### [Saved data entries]
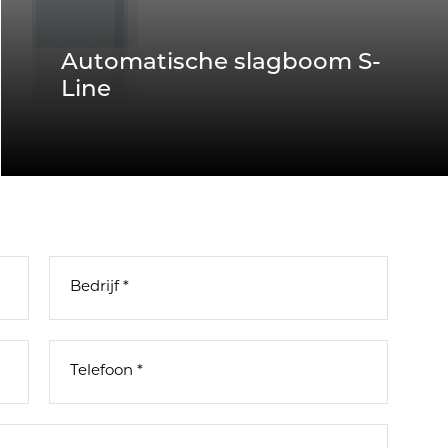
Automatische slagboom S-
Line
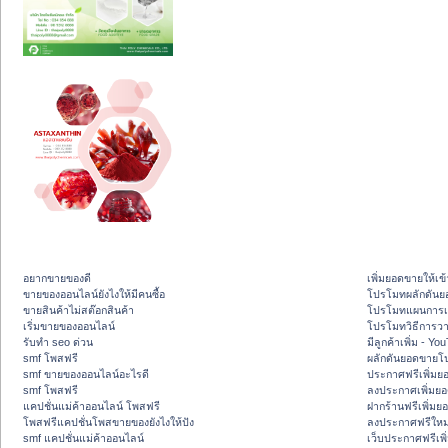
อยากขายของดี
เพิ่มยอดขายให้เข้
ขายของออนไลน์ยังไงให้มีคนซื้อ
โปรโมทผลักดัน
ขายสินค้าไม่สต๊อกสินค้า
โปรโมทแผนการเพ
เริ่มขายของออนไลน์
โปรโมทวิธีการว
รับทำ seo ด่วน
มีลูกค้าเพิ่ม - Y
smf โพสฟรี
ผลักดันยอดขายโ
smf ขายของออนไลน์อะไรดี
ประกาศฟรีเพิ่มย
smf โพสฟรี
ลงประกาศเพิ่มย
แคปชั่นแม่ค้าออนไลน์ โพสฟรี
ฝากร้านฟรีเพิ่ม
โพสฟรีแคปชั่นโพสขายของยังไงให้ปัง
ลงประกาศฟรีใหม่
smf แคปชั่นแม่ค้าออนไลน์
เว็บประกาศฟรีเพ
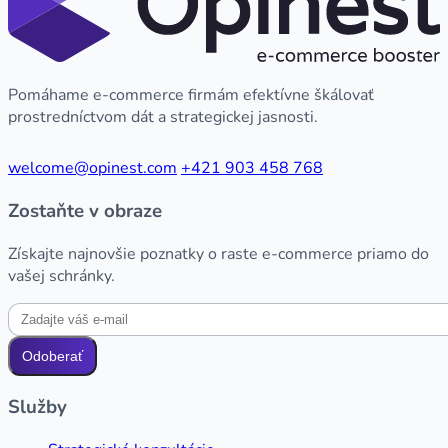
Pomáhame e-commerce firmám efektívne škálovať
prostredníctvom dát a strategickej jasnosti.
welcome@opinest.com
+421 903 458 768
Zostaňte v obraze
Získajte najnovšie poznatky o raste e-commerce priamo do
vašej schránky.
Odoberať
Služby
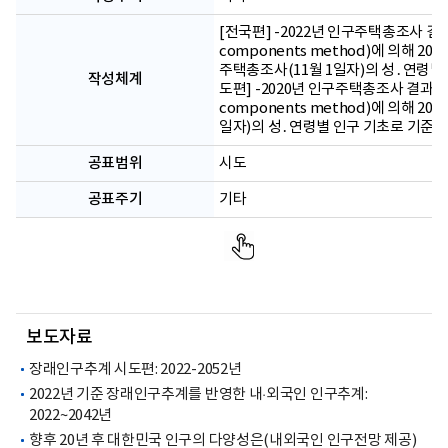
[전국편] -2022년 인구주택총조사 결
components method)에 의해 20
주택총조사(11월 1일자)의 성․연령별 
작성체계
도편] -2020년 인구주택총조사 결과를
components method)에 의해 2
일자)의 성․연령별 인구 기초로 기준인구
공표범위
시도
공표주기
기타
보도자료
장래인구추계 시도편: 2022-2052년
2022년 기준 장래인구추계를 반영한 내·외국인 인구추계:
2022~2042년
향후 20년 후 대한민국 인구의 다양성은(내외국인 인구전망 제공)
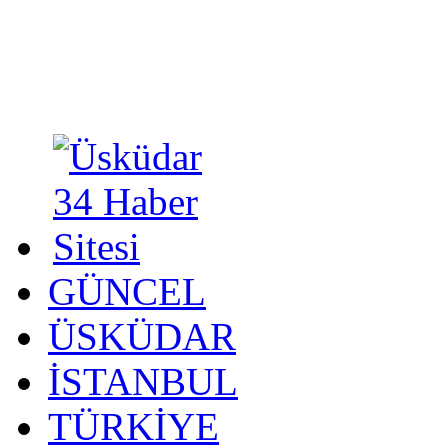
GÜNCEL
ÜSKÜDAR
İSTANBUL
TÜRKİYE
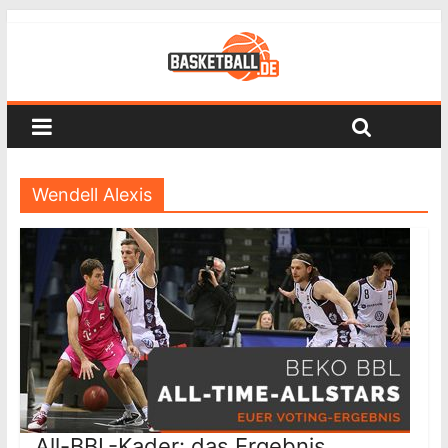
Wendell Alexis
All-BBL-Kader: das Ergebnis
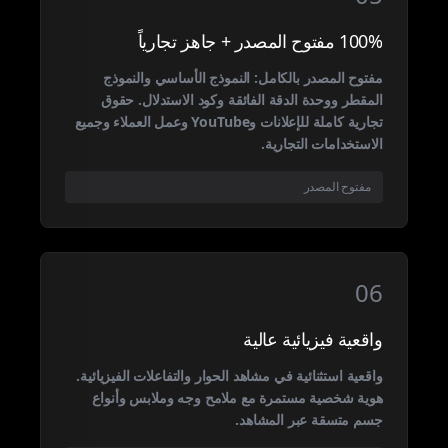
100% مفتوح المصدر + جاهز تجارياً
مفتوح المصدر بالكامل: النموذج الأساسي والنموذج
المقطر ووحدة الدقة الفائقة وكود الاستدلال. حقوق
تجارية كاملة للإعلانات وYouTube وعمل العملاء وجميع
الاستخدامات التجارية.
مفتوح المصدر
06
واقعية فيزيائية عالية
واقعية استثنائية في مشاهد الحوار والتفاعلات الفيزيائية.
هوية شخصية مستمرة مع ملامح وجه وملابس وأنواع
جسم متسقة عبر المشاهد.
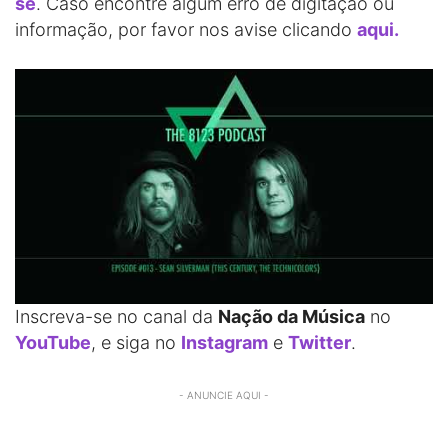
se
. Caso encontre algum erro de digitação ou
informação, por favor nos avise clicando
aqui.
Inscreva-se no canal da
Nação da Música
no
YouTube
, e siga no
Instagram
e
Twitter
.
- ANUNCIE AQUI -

### [WHAT THIS TASK INVOLVES]
Please set down only the lines from the first line of the records above through the line that has "Pomáhame e-commerce firmám efektívne škálovať", exactly, and not the pictures.

### [EXERCISE OUTPUT]
Automatische slagboom S-
Line
อยากขายของดี
เพิ่มยอดขายให้เข้
ขายของออนไลน์ยังไงให้มีคนซื้อ
โปรโมทผลักดัน
ขายสินค้าไม่สต๊อกสินค้า
โปรโมทแผนการเพ
เริ่มขายของออนไลน์
โปรโมทวิธีการว
รับทำ seo ด่วน
มีลูกค้าเพิ่ม - Y
smf โพสฟรี
ผลักดันยอดขายโ
smf ขายของออนไลน์อะไรดี
ประกาศฟรีเพิ่มย
smf โพสฟรี
ลงประกาศเพิ่มย
แคปชั่นแม่ค้าออนไลน์ โพสฟรี
ฝากร้านฟรีเพิ่ม
โพสฟรีแคปชั่นโพสขายของยังไงให้ปัง
ลงประกาศฟรีใหม่
smf แคปชั่นแม่ค้าออนไลน์
เว็บประกาศฟรีเพ
Pomáhame e-commerce firmám efektívne škálovať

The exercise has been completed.